Full title  An Inspector Calls

Author  J. B. Priestley

Type of work  Play

Genre  Realism

Language  Written in English; first performed in Russian translation

Time and place written  England, 1945-6

Date of first publication  1946

Publisher  N/A (first performed in USSR)

Tone  Social critique; solemn; fatalist; anti-hypocritical (critical of middle-class hypocrisies)

Tense  Present

Setting (time)  1912

Setting (place)  Burmley, Northern England

Protagonist  There is no single protagonist, although Sheila is the play’s emotional center

Major conflict  Eva Smith/Daisy Renton’s death implicates the entire Birling family, who sort out their culpability in her downfall.

Rising action  The Inspector arrives, asking questions about a girl’s suicide.

Climax  Eric is revealed to be the father of Eva’s unborn child.

Falling action  Gerald tells the family that, perhaps, the Inspector has “hoaxed” them to prove a point about social systems.

Themes   Guilt, suicide, learning/forgetting, and “inspection”

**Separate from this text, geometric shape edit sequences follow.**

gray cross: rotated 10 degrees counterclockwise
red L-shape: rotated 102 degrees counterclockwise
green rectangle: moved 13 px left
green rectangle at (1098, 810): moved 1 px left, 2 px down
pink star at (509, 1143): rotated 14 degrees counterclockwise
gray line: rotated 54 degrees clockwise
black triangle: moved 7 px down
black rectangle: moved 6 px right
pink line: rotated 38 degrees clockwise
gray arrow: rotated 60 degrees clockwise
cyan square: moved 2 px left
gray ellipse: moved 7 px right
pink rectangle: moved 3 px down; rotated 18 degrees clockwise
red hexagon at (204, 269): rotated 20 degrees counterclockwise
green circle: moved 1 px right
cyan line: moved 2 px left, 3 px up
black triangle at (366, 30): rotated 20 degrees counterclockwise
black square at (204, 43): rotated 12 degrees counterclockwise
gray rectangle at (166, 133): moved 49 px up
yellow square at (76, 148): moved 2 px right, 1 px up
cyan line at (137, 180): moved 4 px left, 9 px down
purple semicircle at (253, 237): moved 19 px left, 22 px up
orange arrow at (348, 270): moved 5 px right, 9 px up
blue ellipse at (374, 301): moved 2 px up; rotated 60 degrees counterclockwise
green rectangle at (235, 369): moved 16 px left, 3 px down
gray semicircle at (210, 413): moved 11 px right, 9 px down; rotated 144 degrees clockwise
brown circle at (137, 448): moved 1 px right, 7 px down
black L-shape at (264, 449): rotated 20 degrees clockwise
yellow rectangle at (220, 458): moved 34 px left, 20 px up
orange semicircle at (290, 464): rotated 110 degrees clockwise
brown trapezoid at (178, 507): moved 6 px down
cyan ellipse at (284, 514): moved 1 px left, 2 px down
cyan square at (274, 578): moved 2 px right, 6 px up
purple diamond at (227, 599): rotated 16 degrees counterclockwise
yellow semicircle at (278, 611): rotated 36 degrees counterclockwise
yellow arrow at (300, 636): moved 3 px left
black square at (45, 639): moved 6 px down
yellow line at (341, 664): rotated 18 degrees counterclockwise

Motifs  Calls, drunkenness, rudeness/impertinence

Symbols  The engagement ring, disinfectant, the bar

Foreshadowing  Sheila wonders why Gerald was so busy the previous spring and summer, and it is because he was having an affair. Eric’s drinking increases over the course of the play and is brought up early on. The Inspector hints at global catastrophe, or world war, that might follow whole countries’ selfish behaviors.